**EXERCISE PROMPT**
The records that follow are to be repeated exactly, with no pictures carried over.

++++ SOURCE DATA ++++

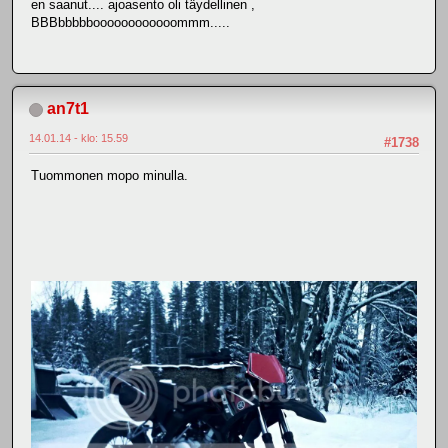
en saanut.... ajoasento oli täydellinen ,
BBBbbbbboooooooooooommm.....
an7t1
14.01.14 - klo: 15.59
#1738
Tuommonen mopo minulla.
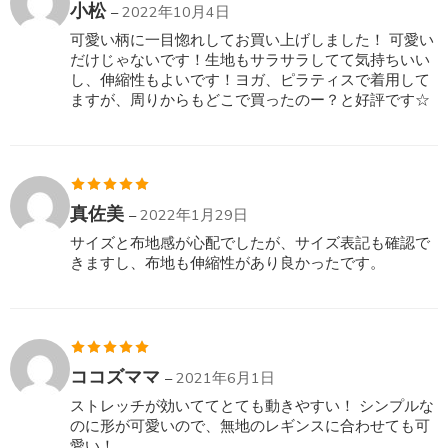
5段階中
5
の
小松
–
2022年10月4日
評価
可愛い柄に一目惚れしてお買い上げしました！ 可愛い
だけじゃないです！生地もサラサラしてて気持ちいい
し、伸縮性もよいです！ヨガ、ピラティスで着用して
ますが、周りからもどこで買ったのー？と好評です☆
5段階中
5
の
真佐美
–
2022年1月29日
評価
サイズと布地感が心配でしたが、サイズ表記も確認で
きますし、布地も伸縮性があり良かったです。
5段階中
5
の
ココズママ
–
2021年6月1日
評価
ストレッチが効いててとても動きやすい！ シンプルな
のに形が可愛いので、無地のレギンスに合わせても可
愛い！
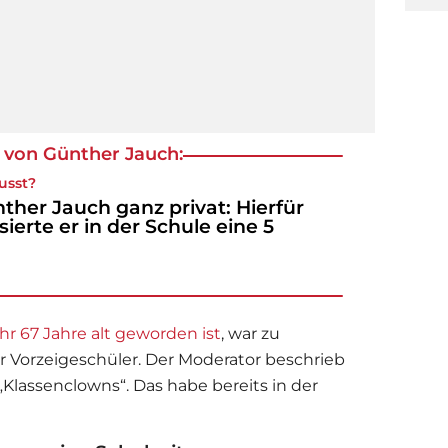
e von Günther Jauch:
usst?
ther Jauch ganz privat: Hierfür
sierte er in der Schule eine 5
hr 67 Jahre alt geworden ist
, war zu
r Vorzeigeschüler. Der Moderator beschrieb
 „Klassenclowns“. Das habe bereits in der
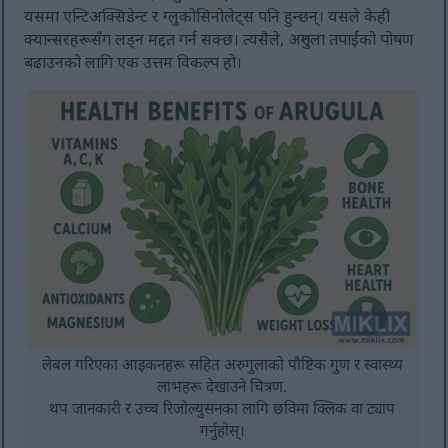
यसमा एन्टिअक्सिडेन्ट र ग्लुकोसिनोलेट्स पनि हुन्छन्। यसले केही
क्यान्सरहरूसँग लड्न मद्दत गर्न सक्छ। त्यसैले, अरुगुला तपाईंको पोषण
बढाउनको लागि एक उत्तम विकल्प हो।
लेबल गरिएका आइकनहरू सहित अरुगुलाको पौष्टिक गुण र स्वास्थ्य
लाभहरू देखाउने चित्रण.
थप जानकारी र उच्च रिजोल्युसनका लागि छविमा क्लिक वा ट्याप
गर्नुहोस्।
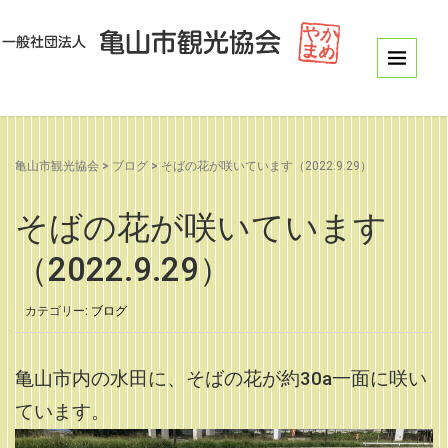
亀山市観光協会
>
ブログ
>
そばの花が咲いています（2022.9.29）
そばの花が咲いています
（2022.9.29）
カテゴリー:
ブログ
亀山市内の水田に、そばの花が約30a
一面に咲い
ています。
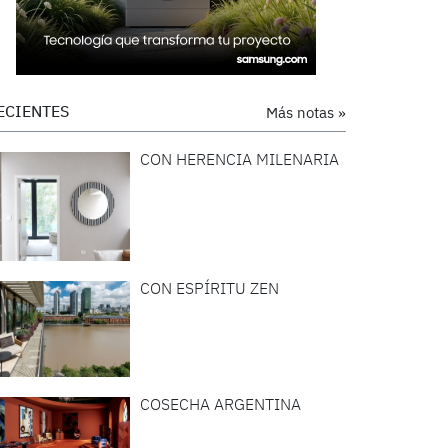
ECIENTES
Más notas »
CON HERENCIA MILENARIA
CON ESPÍRITU ZEN
COSECHA ARGENTINA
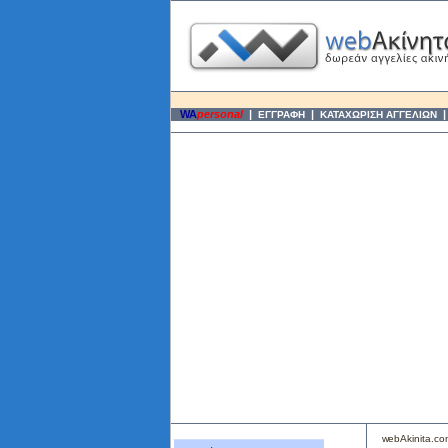
WA
personal
|
|
ΕΓΓΡΑΦΗ
ΚΑΤΑΧΩΡΙΣΗ ΑΓΓΕΛΙΩΝ
webAkinita.c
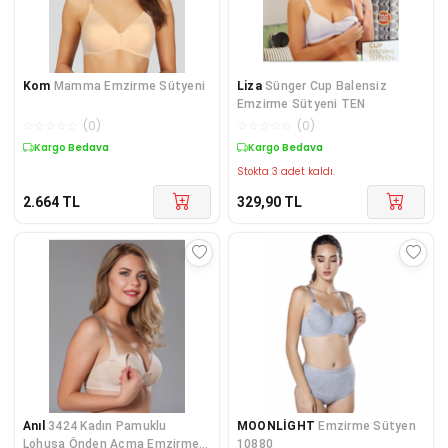
Kom
Mamma Emzirme Sütyeni
Liza
Sünger Cup Balensiz
Emzirme Sütyeni TEN
☆
☆
☆
☆
☆
(
0
)
☆
☆
☆
☆
☆
(
0
)
Kargo Bedava
Kargo Bedava
Stokta 3 adet kaldı.
2.664
TL
329,90
TL
Anıl
3424 Kadın Pamuklu
MOONLİGHT
Emzirme Sütyen
Lohusa Önden Açma Emzirme
10880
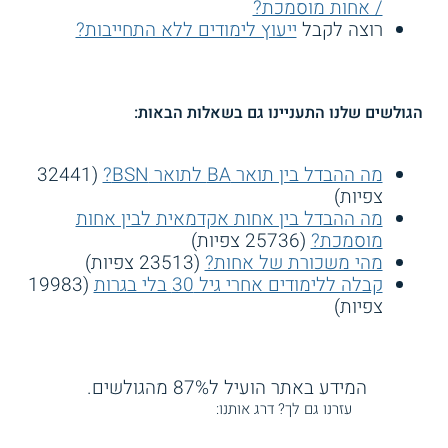
/ אחות מוסמכת?
רוצה לקבל
ייעוץ לימודים ללא התחייבות?
הגולשים שלנו התעניינו גם בשאלות הבאות:
מה ההבדל בין תואר BA לתואר BSN?
(32441
צפיות)
מה ההבדל בין אחות אקדמאית לבין אחות
מוסמכת?
(25736 צפיות)
מהי משכורת של אחות?
(23513 צפיות)
קבלה ללימודים אחרי גיל 30 בלי בגרות
(19983
צפיות)
המידע באתר הועיל ל87% מהגולשים.
עזרנו גם לך? דרג אותנו:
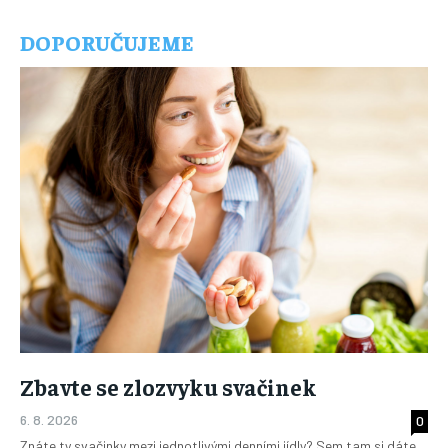
DOPORUČUJEME
Zbavte se zlozvyku svačinek
6. 8. 2026
0
Znáte ty svačinky mezi jednotlivými denními jídly? Sem tam si dáte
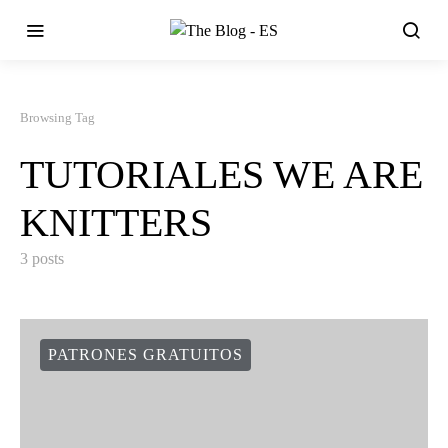
Browsing Tag
TUTORIALES WE ARE
KNITTERS
3 posts
PATRONES GRATUITOS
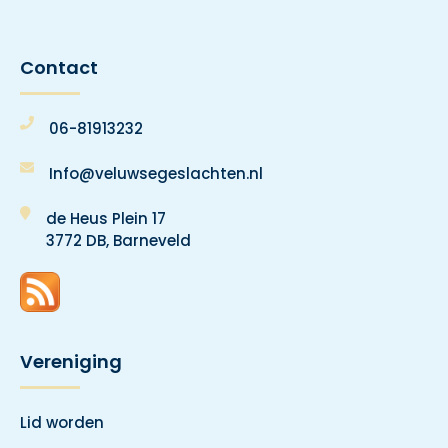
Contact
06-81913232
Info@veluwsegeslachten.nl
de Heus Plein 17
3772 DB, Barneveld
Vereniging
Lid worden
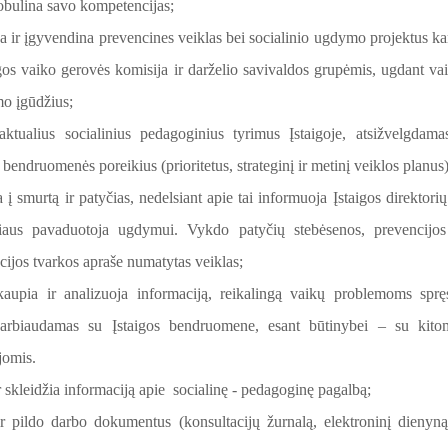
tobulina savo kompetencijas;
ja ir įgyvendina prevencines veiklas bei socialinio ugdymo projektus ka
igos vaiko gerovės komisija ir darželio savivaldos grupėmis, ugdant va
o įgūdžius;
 aktualius socialinius pedagoginius tyrimus Įstaigoje, atsižvelgdama
 bendruomenės poreikius (prioritetus, strateginį ir metinį veiklos planus)
 į smurtą ir patyčias, nedelsiant apie tai informuoja Įstaigos direktorių
riaus pavaduotoja ugdymui. Vykdo patyčių stebėsenos, prevencijos
cijos tvarkos apraše numatytas veiklas;
kaupia ir analizuoja informaciją, reikalingą vaikų problemoms spręs
arbiaudamas su Įstaigos bendruomene, esant būtinybei – su kito
ijomis.
r skleidžia informaciją apie socialinę - pedagoginę pagalbą;
ir pildo darbo dokumentus (konsultacijų žurnalą, elektroninį dienyną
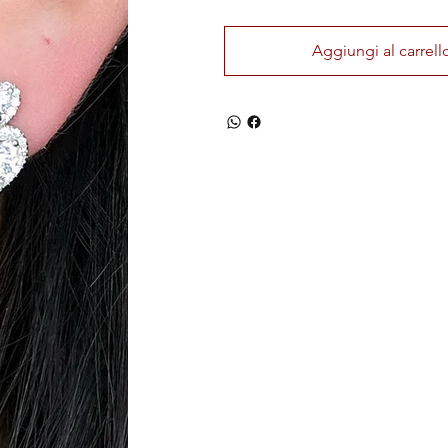
Aggiungi al carrell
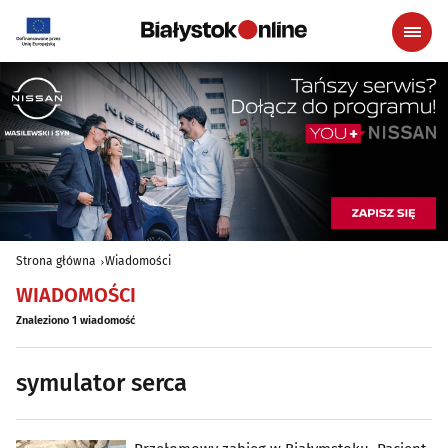
Strona główna
Wiadomości
WIADOMOŚCI
Znaleziono 1 wiadomość
symulator serca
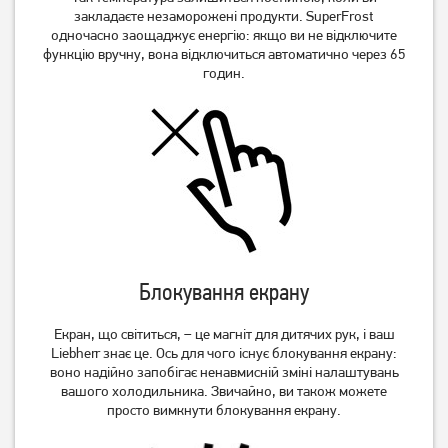
закладаєте незаморожені продукти. SuperFrost
одночасно заощаджує енергію: якщо ви не відключите
функцію вручну, вона відключиться автоматично через 65
годин.
Блокування екрану
Екран, що світиться, – це магніт для дитячих рук, і ваш
Liebherr знає це. Ось для чого існує блокування екрану:
воно надійно запобігає ненавмисній зміні налаштувань
вашого холодильника. Звичайно, ви також можете
просто вимкнути блокування екрану.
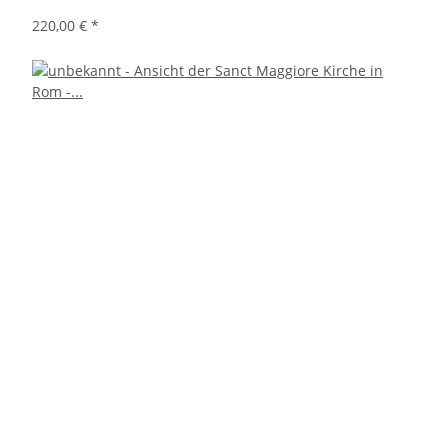
220,00 €
*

++++

**SOLVED PROBLEM**
en saanut.... ajoasento oli täydellinen ,
BBBbbbbboooooooooooommm.....
an7t1
14.01.14 - klo: 15.59
#1738
Tuommonen mopo minulla.
5段階中
5
の
小松
–
2022年10月4日
評価
可愛い柄に一目惚れしてお買い上げしました！ 可愛い
だけじゃないです！生地もサラサラしてて気持ちいい
し、伸縮性もよいです！ヨガ、ピラティスで着用して
ますが、周りからもどこで買ったのー？と好評です☆
5段階中
5
の
真佐美
–
2022年1月29日
評価
サイズと布地感が心配でしたが、サイズ表記も確認で
きますし、布地も伸縮性があり良かったです。
5段階中
5
の
ココズママ
–
2021年6月1日
評価
ストレッチが効いててとても動きやすい！ シンプルな
のに形が可愛いので、無地のレギンスに合わせても可
愛い！
e von Günther Jauch:
usst?
ther Jauch ganz privat: Hierfür
sierte er in der Schule eine 5
hr 67 Jahre alt geworden ist
, war zu
r Vorzeigeschüler. Der Moderator beschrieb
 „Klassenclowns“. Das habe bereits in der
यसमा एन्टिअक्सिडेन्ट र ग्लुकोसिनोलेट्स पनि हुन्छन्। यसले केही
क्यान्सरहरूसँग लड्न मद्दत गर्न सक्छ। त्यसैले, अरुगुला तपाईंको पोषण
बढाउनको लागि एक उत्तम विकल्प हो।
लेबल गरिएका आइकनहरू सहित अरुगुलाको पौष्टिक गुण र स्वास्थ्य
लाभहरू देखाउने चित्रण.
थप जानकारी र उच्च रिजोल्युसनका लागि छविमा क्लिक वा ट्याप
गर्नुहोस्।
亀山市観光協会
>
ブログ
>
そばの花が咲いています（2022.9.29）
そばの花が咲いています
（2022.9.29）
カテゴリー:
ブログ
亀山市内の水田に、そばの花が約30a
一面に咲い
ています。
ECIENTES
Más notas »
CON HERENCIA MILENARIA
CON ESPÍRITU ZEN
COSECHA ARGENTINA
WA
personal
|
|
ΕΓΓΡΑΦΗ
ΚΑΤΑΧΩΡΙΣΗ ΑΓΓΕΛΙΩΝ
webAkinita.c
Kom
Mamma Emzirme Sütyeni
Liza
Sünger Cup Balensiz
Emzirme Sütyeni TEN
☆
☆
☆
☆
☆
(
0
)
☆
☆
☆
☆
☆
(
0
)
Kargo Bedava
Kargo Bedava
Stokta 3 adet kaldı.
2.664
TL
329,90
TL
Anıl
3424 Kadın Pamuklu
MOONLİGHT
Emzirme Sütyen
Lohusa Önden Açma Emzirme
10880
/ אחות מוסמכת?
רוצה לקבל
ייעוץ לימודים ללא התחייבות?
הגולשים שלנו התעניינו גם בשאלות הבאות:
מה ההבדל בין תואר BA לתואר BSN?
(32441
צפיות)
מה ההבדל בין אחות אקדמאית לבין אחות
מוסמכת?
(25736 צפיות)
מהי משכורת של אחות?
(23513 צפיות)
קבלה ללימודים אחרי גיל 30 בלי בגרות
(19983
צפיות)
המידע באתר הועיל ל87% מהגולשים.
עזרנו גם לך? דרג אותנו:
DOPORUČUJEME
Zbavte se zlozvyku svačinek
6. 8. 2026
0
Znáte ty svačinky mezi jednotlivými denními jídly? Sem tam si dáte
Browsing Tag
TUTORIALES WE ARE
KNITTERS
3 posts
PATRONES GRATUITOS
Contact
06-81913232
Info@veluwsegeslachten.nl
de Heus Plein 17
3772 DB, Barneveld
Vereniging
Lid worden
tobulina savo kompetencijas;
ja ir įgyvendina prevencines veiklas bei socialinio ugdymo projektus ka
igos vaiko gerovės komisija ir darželio savivaldos grupėmis, ugdant va
o įgūdžius;
 aktualius socialinius pedagoginius tyrimus Įstaigoje, atsižvelgdama
 bendruomenės poreikius (prioritetus, strateginį ir metinį veiklos planus)
 į smurtą ir patyčias, nedelsiant apie tai informuoja Įstaigos direktorių
riaus pavaduotoja ugdymui. Vykdo patyčių stebėsenos, prevencijos
cijos tvarkos apraše numatytas veiklas;
kaupia ir analizuoja informaciją, reikalingą vaikų problemoms spręs
arbiaudamas su Įstaigos bendruomene, esant būtinybei – su kito
ijomis.
r skleidžia informaciją apie socialinę - pedagoginę pagalbą;
ir pildo darbo dokumentus (konsultacijų žurnalą, elektroninį dienyną
Aggiungi al carrell
Strona główna
Wiadomości
WIADOMOŚCI
Znaleziono 1 wiadomość
symulator serca
закладаєте незаморожені продукти. SuperFrost
одночасно заощаджує енергію: якщо ви не відключите
функцію вручну, вона відключиться автоматично через 65
годин.
Блокування екрану
Екран, що світиться, – це магніт для дитячих рук, і ваш
Liebherr знає це. Ось для чого існує блокування екрану:
воно надійно запобігає ненавмисній зміні налаштувань
вашого холодильника. Звичайно, ви також можете
просто вимкнути блокування екрану.
220,00 €
*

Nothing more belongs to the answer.